◆ **TASK DETAILS**
Taking the line with "As technology plays" as the first and the line with "(after Singapore), but African nations" as the last, set down the lines below exactly, pictures excluded.

◆ **INFORMATION PROVIDED**

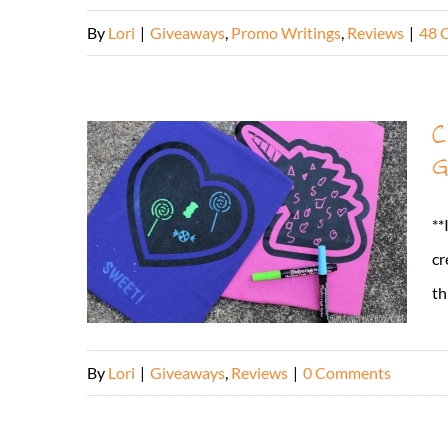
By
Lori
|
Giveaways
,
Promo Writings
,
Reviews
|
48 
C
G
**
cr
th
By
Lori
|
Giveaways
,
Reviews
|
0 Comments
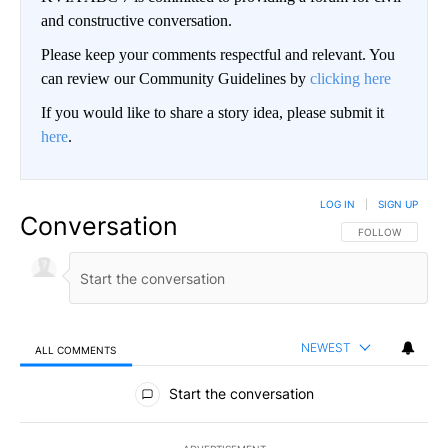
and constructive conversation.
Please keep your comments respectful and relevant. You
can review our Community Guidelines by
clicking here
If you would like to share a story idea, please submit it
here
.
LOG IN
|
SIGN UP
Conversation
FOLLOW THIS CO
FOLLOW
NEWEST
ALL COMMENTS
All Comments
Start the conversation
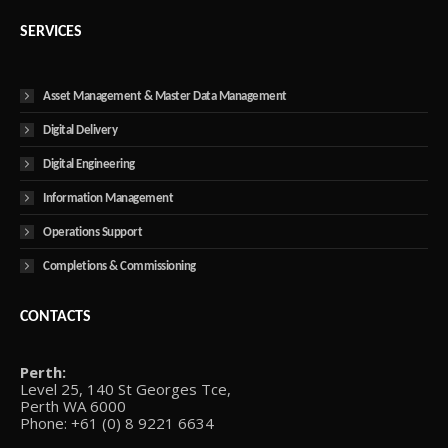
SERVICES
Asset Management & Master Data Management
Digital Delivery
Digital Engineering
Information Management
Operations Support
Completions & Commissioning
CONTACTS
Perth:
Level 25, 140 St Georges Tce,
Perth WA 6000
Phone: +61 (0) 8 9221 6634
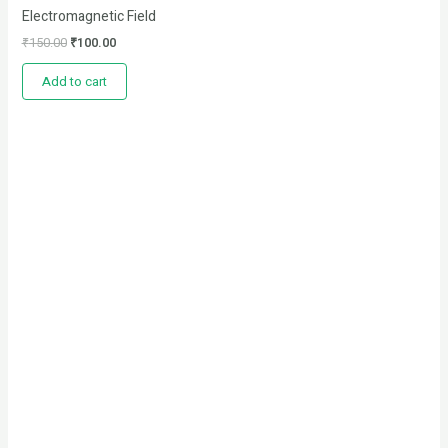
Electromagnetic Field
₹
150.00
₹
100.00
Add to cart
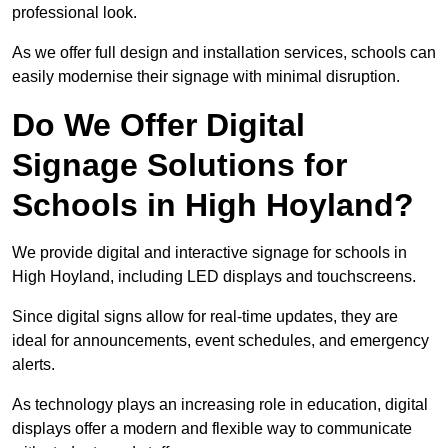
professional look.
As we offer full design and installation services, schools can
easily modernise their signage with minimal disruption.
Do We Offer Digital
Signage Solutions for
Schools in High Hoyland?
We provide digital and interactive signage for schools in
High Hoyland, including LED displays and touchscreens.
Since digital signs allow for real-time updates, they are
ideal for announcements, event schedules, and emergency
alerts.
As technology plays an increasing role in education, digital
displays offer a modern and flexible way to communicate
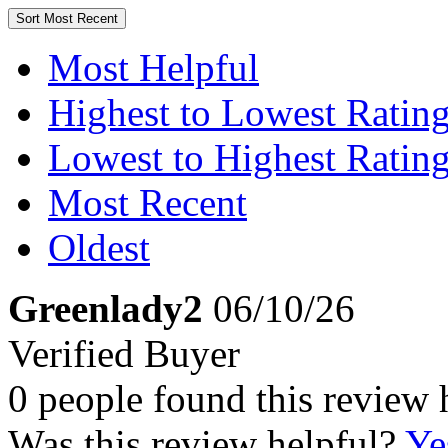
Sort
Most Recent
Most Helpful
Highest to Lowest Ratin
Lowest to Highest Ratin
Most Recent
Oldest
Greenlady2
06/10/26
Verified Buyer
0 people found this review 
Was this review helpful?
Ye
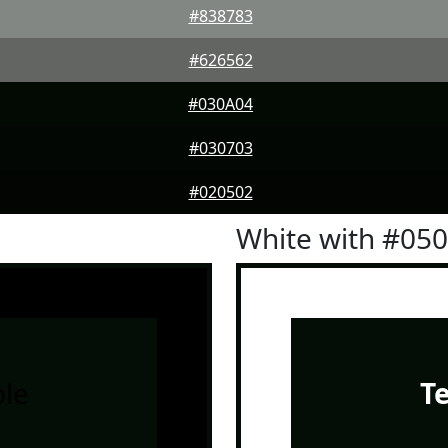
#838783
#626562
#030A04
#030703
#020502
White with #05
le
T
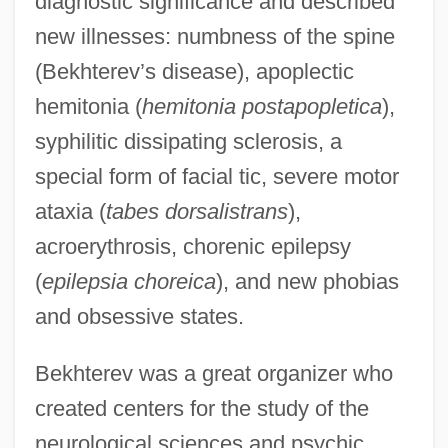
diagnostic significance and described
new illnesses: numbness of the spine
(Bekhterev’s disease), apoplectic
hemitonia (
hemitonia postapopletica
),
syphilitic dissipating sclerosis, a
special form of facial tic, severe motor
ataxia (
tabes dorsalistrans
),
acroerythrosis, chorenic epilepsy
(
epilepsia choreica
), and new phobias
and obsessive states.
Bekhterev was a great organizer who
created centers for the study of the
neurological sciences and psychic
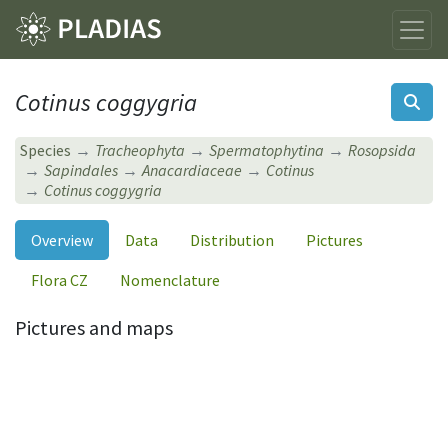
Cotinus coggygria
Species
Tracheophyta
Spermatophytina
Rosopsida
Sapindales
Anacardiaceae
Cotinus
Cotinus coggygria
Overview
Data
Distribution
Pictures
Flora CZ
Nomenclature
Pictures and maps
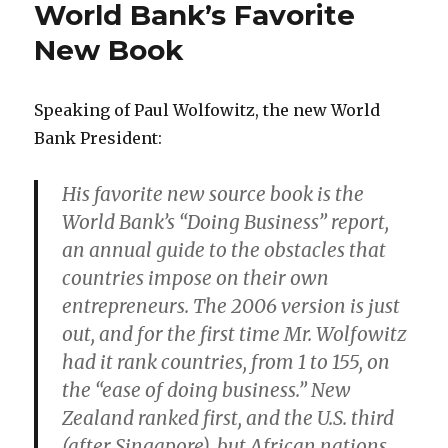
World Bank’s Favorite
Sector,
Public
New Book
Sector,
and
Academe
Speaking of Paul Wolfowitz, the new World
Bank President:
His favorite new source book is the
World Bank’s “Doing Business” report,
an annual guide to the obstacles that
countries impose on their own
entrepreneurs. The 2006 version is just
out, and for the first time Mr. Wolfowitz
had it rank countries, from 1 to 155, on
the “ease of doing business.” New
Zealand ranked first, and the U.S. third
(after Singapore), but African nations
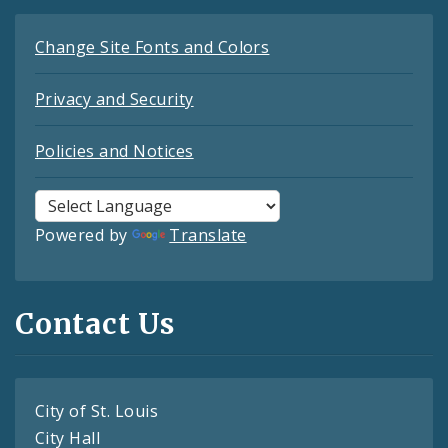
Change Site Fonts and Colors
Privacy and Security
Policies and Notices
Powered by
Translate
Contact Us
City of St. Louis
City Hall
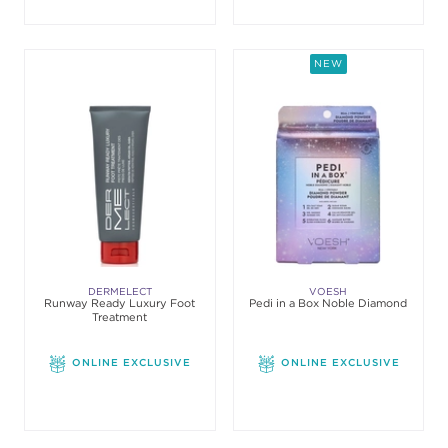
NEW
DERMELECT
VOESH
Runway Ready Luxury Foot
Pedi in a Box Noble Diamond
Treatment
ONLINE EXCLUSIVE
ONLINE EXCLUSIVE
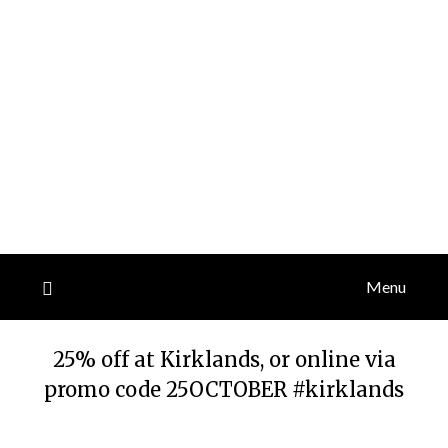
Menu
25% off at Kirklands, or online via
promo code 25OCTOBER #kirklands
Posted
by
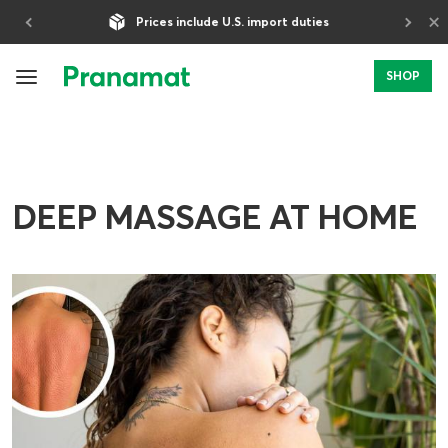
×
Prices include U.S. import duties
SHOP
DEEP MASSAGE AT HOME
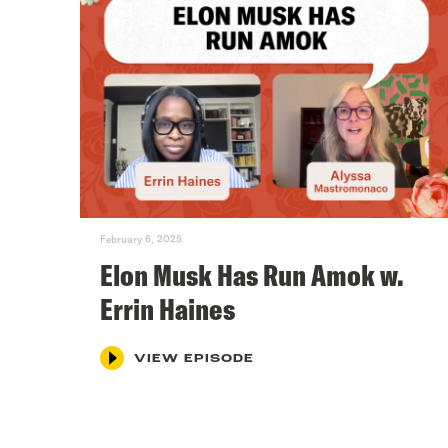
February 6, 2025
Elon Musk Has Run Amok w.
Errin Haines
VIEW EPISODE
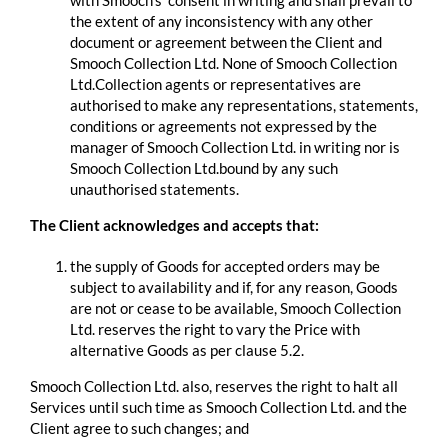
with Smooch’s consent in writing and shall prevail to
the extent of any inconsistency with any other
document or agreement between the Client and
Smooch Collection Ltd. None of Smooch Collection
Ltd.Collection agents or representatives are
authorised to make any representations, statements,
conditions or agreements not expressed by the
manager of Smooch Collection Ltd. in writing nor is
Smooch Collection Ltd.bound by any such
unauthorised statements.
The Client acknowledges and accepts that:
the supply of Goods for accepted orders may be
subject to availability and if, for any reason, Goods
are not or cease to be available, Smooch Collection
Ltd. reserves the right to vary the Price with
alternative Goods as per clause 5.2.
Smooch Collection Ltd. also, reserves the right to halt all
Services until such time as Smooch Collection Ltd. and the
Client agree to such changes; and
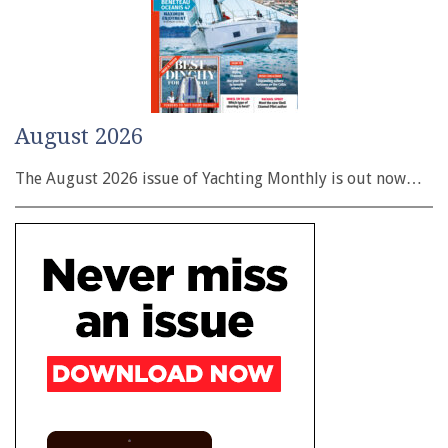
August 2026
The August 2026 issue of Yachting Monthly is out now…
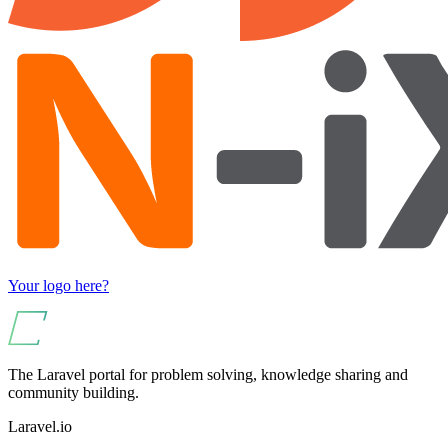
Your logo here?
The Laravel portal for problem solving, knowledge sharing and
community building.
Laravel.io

◆ **ANSWER FOR THE TASK**
As technology plays an increasing role in education, digital
displays offer a modern and flexible way to communicate
Sort
Most Recent
Most Helpful
Highest to Lowest Ratin
Lowest to Highest Ratin
Most Recent
Oldest
Greenlady2
06/10/26
Verified Buyer
0 people found this review 
Was this review helpful?
Ye
#838783
#626562
#030A04
#030703
#020502
White with #05
le
T
diagnostic significance and described
new illnesses: numbness of the spine
(Bekhterev’s disease), apoplectic
hemitonia (
hemitonia postapopletica
),
syphilitic dissipating sclerosis, a
special form of facial tic, severe motor
ataxia (
tabes dorsalistrans
),
acroerythrosis, chorenic epilepsy
(
epilepsia choreica
), and new phobias
and obsessive states.
Bekhterev was a great organizer who
created centers for the study of the
neurological sciences and psychic
Cotinus coggygria
Species
Tracheophyta
Spermatophytina
Rosopsida
Sapindales
Anacardiaceae
Cotinus
Cotinus coggygria
Overview
Data
Distribution
Pictures
Flora CZ
Nomenclature
Pictures and maps
World Bank’s Favorite
Sector,
Public
New Book
Sector,
and
Academe
Speaking of Paul Wolfowitz, the new World
Bank President:
His favorite new source book is the
World Bank’s “Doing Business” report,
an annual guide to the obstacles that
countries impose on their own
entrepreneurs. The 2006 version is just
out, and for the first time Mr. Wolfowitz
had it rank countries, from 1 to 155, on
the “ease of doing business.” New
Zealand ranked first, and the U.S. third
(after Singapore), but African nations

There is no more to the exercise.